Comapny Tpye: Distributor
Main products: Footwear, Knit T-shirts, Men's Trousers
Report Creation Date: 2026-03-15
UA Argentina S.R.L. is a Buenos Aires–based Argentine legal entity registered as a private limited company (S.R.L.), operating primarily as an importer and distributor of apparel and footwear products. It functions as a trade intermediary in the Latin American retail supply chain, sourcing predominantly from Vietnam and historically from Hong Kong. Its procurement structure is highly concentrated—over 75% of transactions originate from just two Vietnamese suppliers—and shows strong continuity with key partners since at least 2023. A notable shift occurred in late 2024: Hong Kong–sourced volume collapsed, while Vietnam-based procurement surged and stabilized through Q4 2025.
| Field | Value |
|---|---|
| Company Name | UA Argentina S.R.L. |
| Data Source | Customs transaction records (2023–2025), Volza, Dun & Bradstreet, PitchBook, Crunchbase |
| Country of Registration | Argentina |
| Address | Av. Chiclana 3345, Piso 5, Buenos Aires C1260, Argentina |
| Core Products | Footwear (HS 640411), Knit T-shirts (HS 610910/610990), Men’s trousers (HS 620343), Sweaters (HS 611020/611030), Handbags (HS 420292), Hats (HS 650500) |
| Company Type | Distributor |
Data interpretation reveals extreme volatility in monthly import volume — ranging from 11,738 units (Jun 2024) to over 2 million (Dec 2024) — with no seasonal pattern. The distribution is bimodal: one cluster centers on low-frequency, high-volume shipments (e.g., Dec 2024: 2.04M units in 357 shipments), another on high-frequency, mid-volume flows (e.g., Aug 2024: 911K units across 2,806 shipments). This suggests dual operational modes: bulk replenishment for retail chains and agile restocking for fast-fashion channels. The abrupt drop in July 2025 (to 50,744 units) signals either inventory normalization or a strategic pivot toward leaner, more responsive procurement. A sharp contraction in shipment frequency and volume occurred in mid-2025, indicating a deliberate recalibration of import rhythm — likely tied to inventory optimization or channel realignment.

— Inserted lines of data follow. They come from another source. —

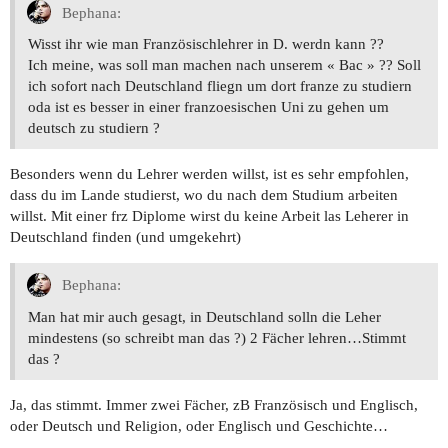
Bephana:
Wisst ihr wie man Französischlehrer in D. werdn kann ??
Ich meine, was soll man machen nach unserem « Bac » ?? Soll
ich sofort nach Deutschland fliegn um dort franze zu studiern
oda ist es besser in einer franzoesischen Uni zu gehen um
deutsch zu studiern ?
Besonders wenn du Lehrer werden willst, ist es sehr empfohlen,
dass du im Lande studierst, wo du nach dem Studium arbeiten
willst. Mit einer frz Diplome wirst du keine Arbeit las Leherer in
Deutschland finden (und umgekehrt)
Bephana:
Man hat mir auch gesagt, in Deutschland solln die Leher
mindestens (so schreibt man das ?) 2 Fächer lehren…Stimmt
das ?
Ja, das stimmt. Immer zwei Fächer, zB Französisch und Englisch,
oder Deutsch und Religion, oder Englisch und Geschichte…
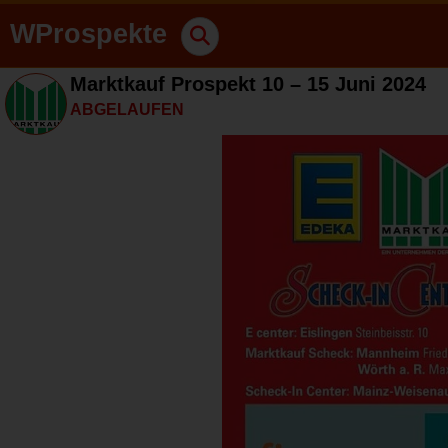
WProspekte
Marktkauf Prospekt 10 – 15 Juni 2024
ABGELAUFEN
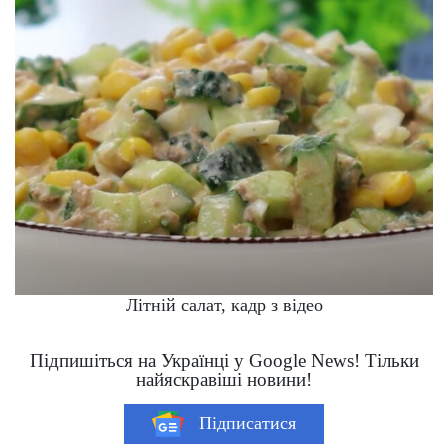
Літній салат, кадр з відео
Підпишіться на Українці у Google News! Тільки
найяскравіші новини!
Підписатися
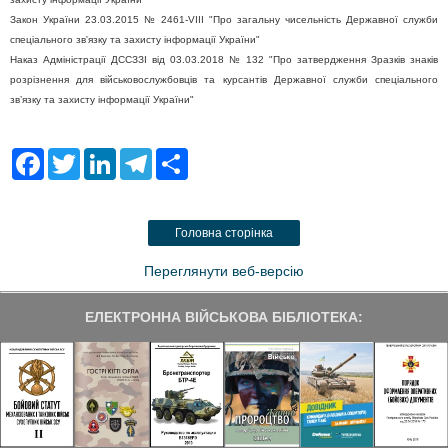
Закон України 23.03.2015 № 2461-VIII "Про загальну чисельність Державної служби
спеціального зв'язку та захисту інформації України"
Наказ Адміністрації ДССЗЗІ від 03.03.2018 № 132 "Про затвердження Зразків знаків
розрізнення для військовослужбовців та курсантів Державної служби спеціального
зв’язку та захисту інформації України"
F
T
L
T
S
a
w
i
e
h
c
i
n
l
a
e
t
k
e
r
b
t
e
g
e
Головна сторінка
o
e
d
r
o
r
I
a
k
n
m
Переглянути веб-версію
ЕЛЕКТРОННА ВІЙСЬКОВА БІБЛІОТЕКА:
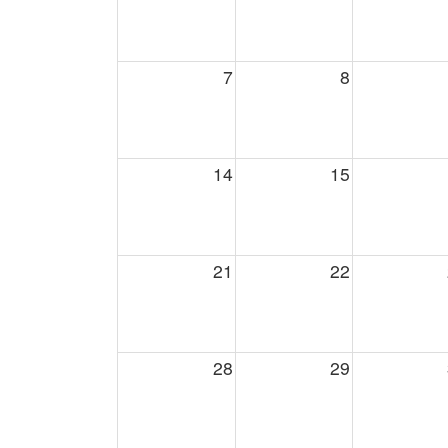
7
8
14
15
21
22
28
29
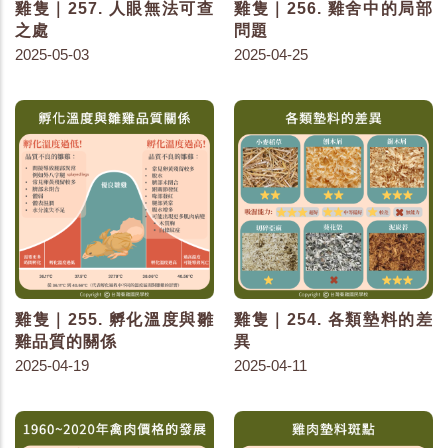
雞隻｜257. 人眼無法可查
雞隻｜256. 雞舍中的局部
之處
問題
2025-05-03
2025-04-25
雞隻｜255. 孵化溫度與雛
雞隻｜254. 各類墊料的差
雞品質的關係
異
2025-04-19
2025-04-11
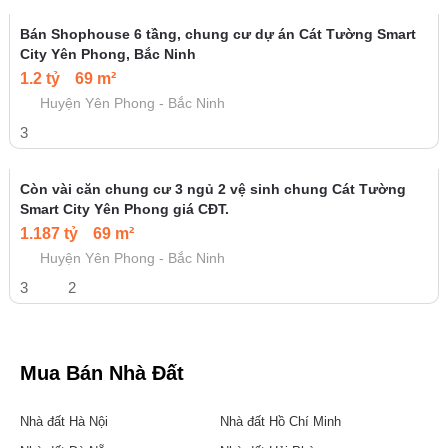
Bán Shophouse 6 tầng, chung cư dự án Cát Tường Smart
City Yên Phong, Bắc Ninh
1.2 tỷ
69 m²
Huyện Yên Phong - Bắc Ninh
3
Còn vài căn chung cư 3 ngủ 2 vệ sinh chung Cát Tường
Smart City Yên Phong giá CĐT.
1.187 tỷ
69 m²
Huyện Yên Phong - Bắc Ninh
3
2
Mua Bán Nhà Đất
Nhà đất Hà Nội
Nhà đất Hồ Chí Minh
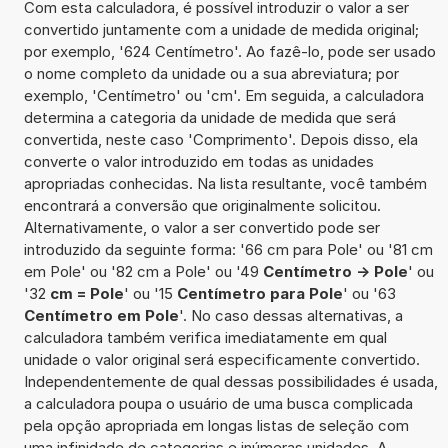
Com esta calculadora, é possível introduzir o valor a ser
convertido juntamente com a unidade de medida original;
por exemplo, '624 Centímetro'. Ao fazê-lo, pode ser usado
o nome completo da unidade ou a sua abreviatura; por
exemplo, 'Centímetro' ou 'cm'. Em seguida, a calculadora
determina a categoria da unidade de medida que será
convertida, neste caso 'Comprimento'. Depois disso, ela
converte o valor introduzido em todas as unidades
apropriadas conhecidas. Na lista resultante, você também
encontrará a conversão que originalmente solicitou.
Alternativamente, o valor a ser convertido pode ser
introduzido da seguinte forma: '66 cm para Pole' ou '81 cm
em Pole' ou '82 cm a Pole' ou '49
Centímetro -> Pole
' ou
'32
cm = Pole
' ou '15
Centímetro para Pole
' ou '63
Centímetro em Pole
'. No caso dessas alternativas, a
calculadora também verifica imediatamente em qual
unidade o valor original será especificamente convertido.
Independentemente de qual dessas possibilidades é usada,
a calculadora poupa o usuário de uma busca complicada
pela opção apropriada em longas listas de seleção com
uma infinidade de categorias e inúmeras unidades. A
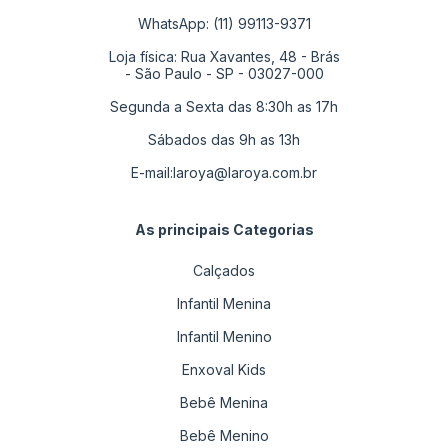
WhatsApp: (11) 99113-9371
Loja física: Rua Xavantes, 48 - Brás
- São Paulo - SP - 03027-000
Segunda a Sexta das 8:30h as 17h
Sábados das 9h as 13h
E-mail:
laroya@laroya.com.br
As principais Categorias
Calçados
Infantil Menina
Infantil Menino
Enxoval Kids
Bebê Menina
Bebê Menino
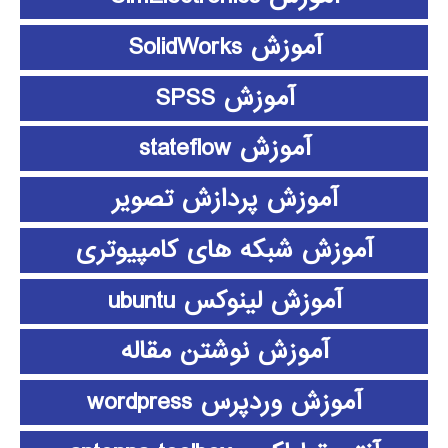
آموزش SolidWorks
آموزش SPSS
آموزش stateflow
آموزش پردازش تصویر
آموزش شبکه های کامپیوتری
آموزش لینوکس ubuntu
آموزش نوشتن مقاله
آموزش وردپرس wordpress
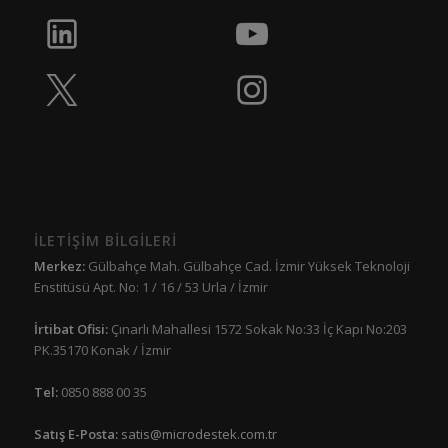
İLETİŞİM BİLGİLERİ
Merkez:
Gülbahçe Mah. Gülbahçe Cad. İzmir Yüksek Teknoloji
Enstitüsü Apt. No: 1 / 16 / 53 Urla / İzmir
İrtibat Ofisi:
Çınarlı Mahallesi 1572 Sokak No:33 İç Kapı No:203
PK.35170 Konak / İzmir
Tel:
0850 888 00 35
Satış E-Posta:
satis@microdestek.com.tr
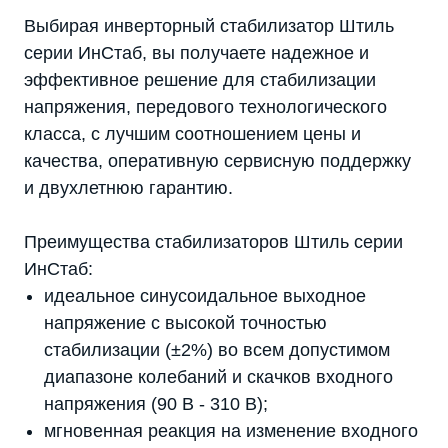
Выбирая инверторный стабилизатор Штиль
серии ИнСтаб, вы получаете надежное и
эффективное решение для стабилизации
напряжения, передового технологического
класса, с лучшим соотношением цены и
качества, оперативную сервисную поддержку
и двухлетнюю гарантию.
Преимущества стабилизаторов Штиль серии
ИнСтаб:
идеальное синусоидальное выходное
напряжение с высокой точностью
стабилизации (±2%) во всем допустимом
диапазоне колебаний и скачков входного
напряжения (90 В - 310 В);
мгновенная реакция на изменение входного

| Month | Total Quantity | Shipment Count |
|---|---|---|
| 2025-11 | 458,364 | 442 |
| 2025-10 | 682,784 | 313 |
| 2025-09 | 467,443 | 197 |
| 2025-08 | 552,054 | 217 |
| 2025-07 | 50,744 | 24 |
| 2025-06 | 32,532 | 137 |
| 2025-05 | 66,220 | 119 |
| 2025-04 | 14,749 | 55 |
| 2025-03 | 352,680 | 459 |
| 2025-02 | 858,484 | 763 |
Data interpretation shows overwhelming concentration: the top two Vietnamese suppliers — Công Ty TNHH Dệt May Eclat Việt Nam and CTY TNHH Sprinta Việt Nam — jointly account for 75.8% of all shipments over three years, with near-identical activity timelines and identical latest transaction dates (Nov 18, 2025). Their dominance implies long-term contractual alignment, shared logistics infrastructure, and likely co-developed private-label programs. The third partner, Eclat Vietnam Textile Company Limited, ceased engagement after Aug 2024 — suggesting consolidation into the first two entities. No other supplier exceeds 2% share, confirming a tightly managed, low-diversification sourcing model. This partnership structure reflects deep operational integration with two core vendors — reducing complexity but increasing single-point dependency risk.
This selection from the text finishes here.